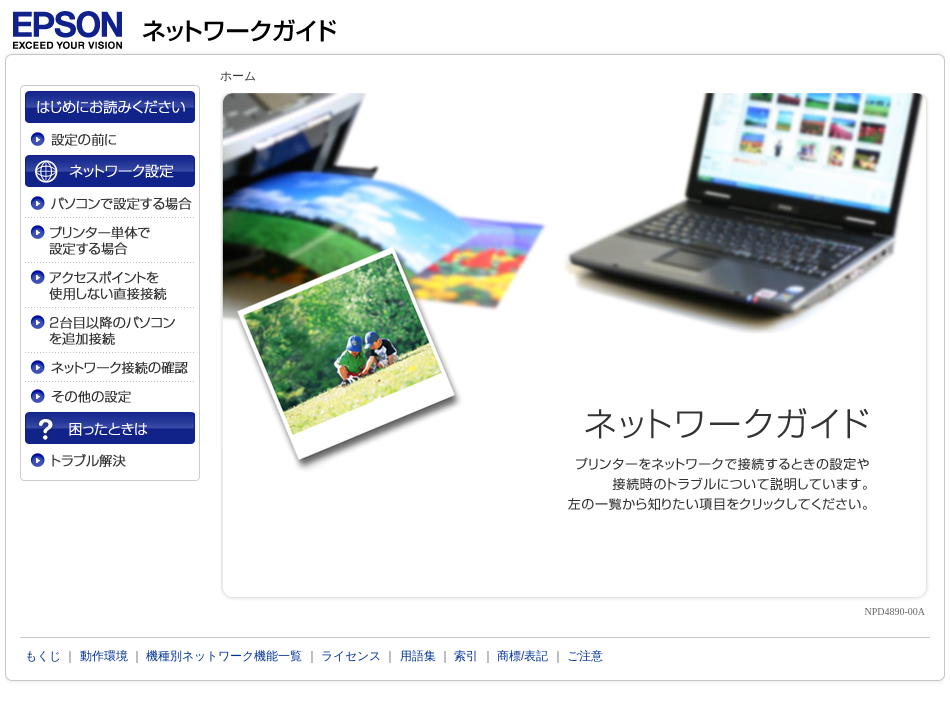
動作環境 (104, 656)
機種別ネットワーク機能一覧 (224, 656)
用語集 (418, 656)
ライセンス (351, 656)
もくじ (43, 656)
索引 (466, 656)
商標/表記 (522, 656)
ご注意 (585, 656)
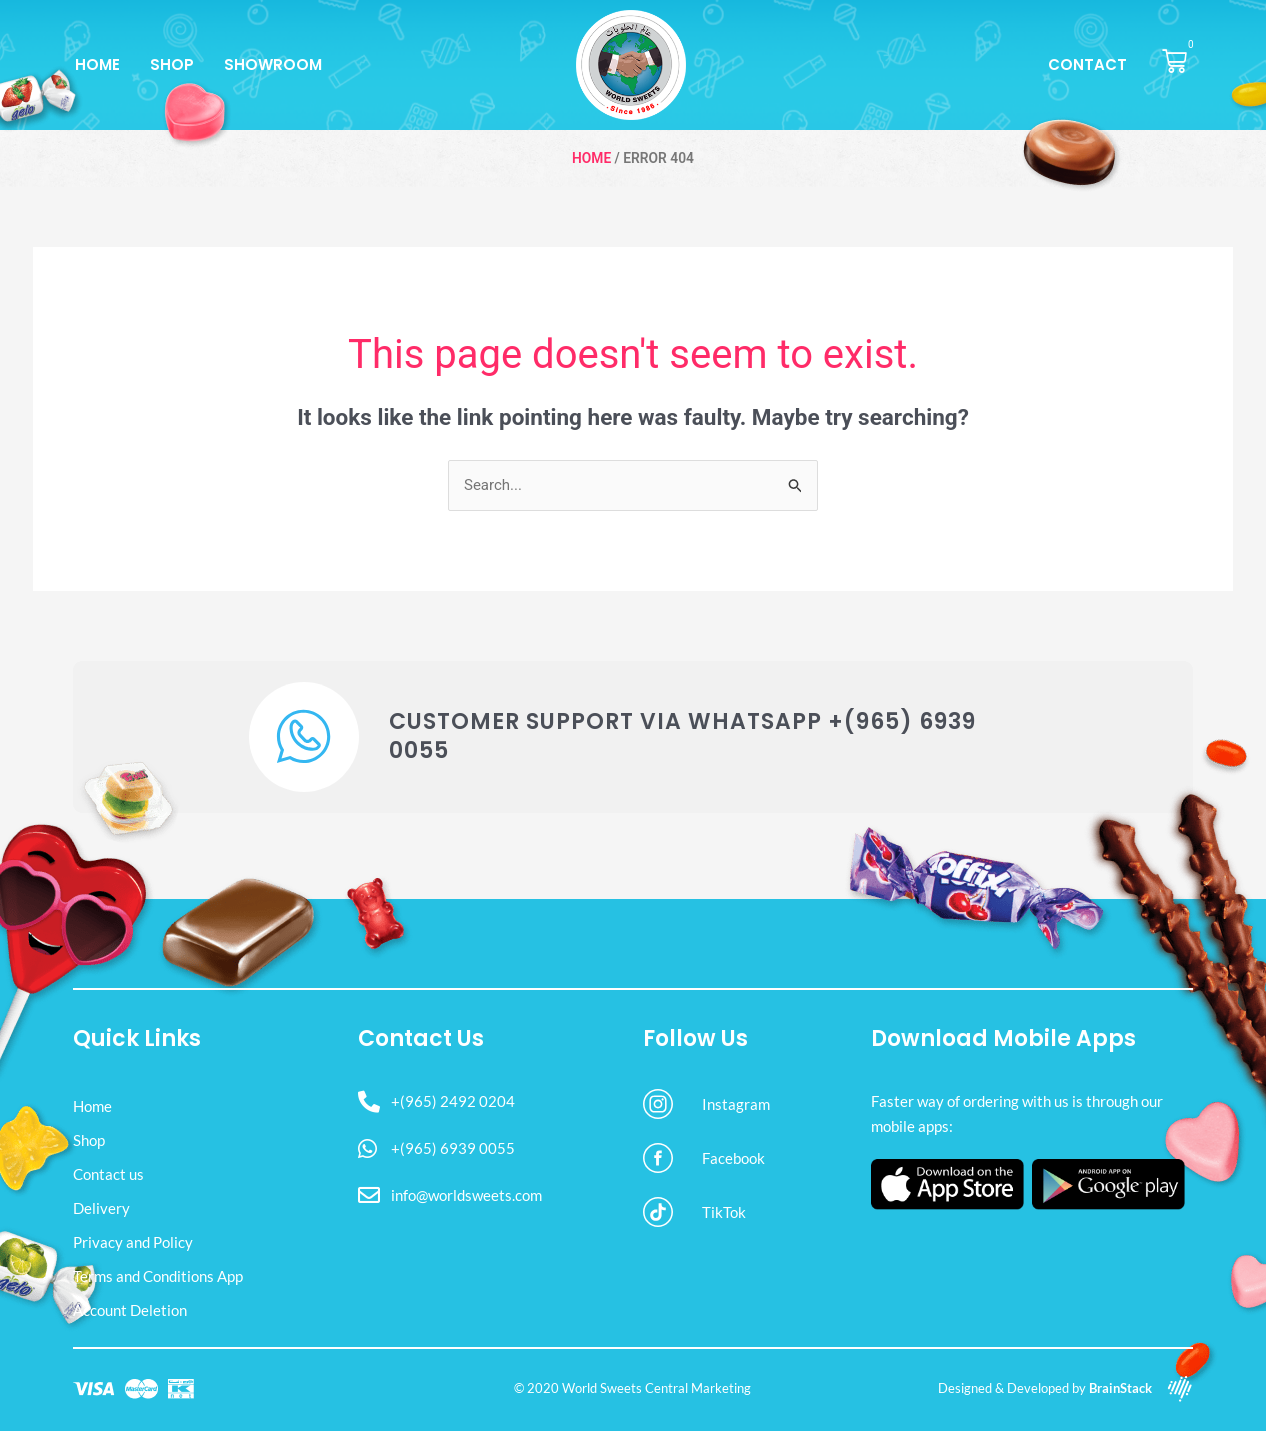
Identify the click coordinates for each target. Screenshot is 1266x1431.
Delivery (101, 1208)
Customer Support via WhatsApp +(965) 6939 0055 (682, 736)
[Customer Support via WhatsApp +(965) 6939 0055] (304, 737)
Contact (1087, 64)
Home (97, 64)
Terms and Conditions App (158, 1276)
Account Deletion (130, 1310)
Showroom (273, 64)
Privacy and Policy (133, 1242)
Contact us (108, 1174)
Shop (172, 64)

**TRY IT**
Once you have checked every line of the material above, return the ones that hold the string "WhatsApp".

**WRITTEN RESPONSE**
Customer Support via WhatsApp +(965) 6939 0055 (682, 736)
[Customer Support via WhatsApp +(965) 6939 0055] (304, 737)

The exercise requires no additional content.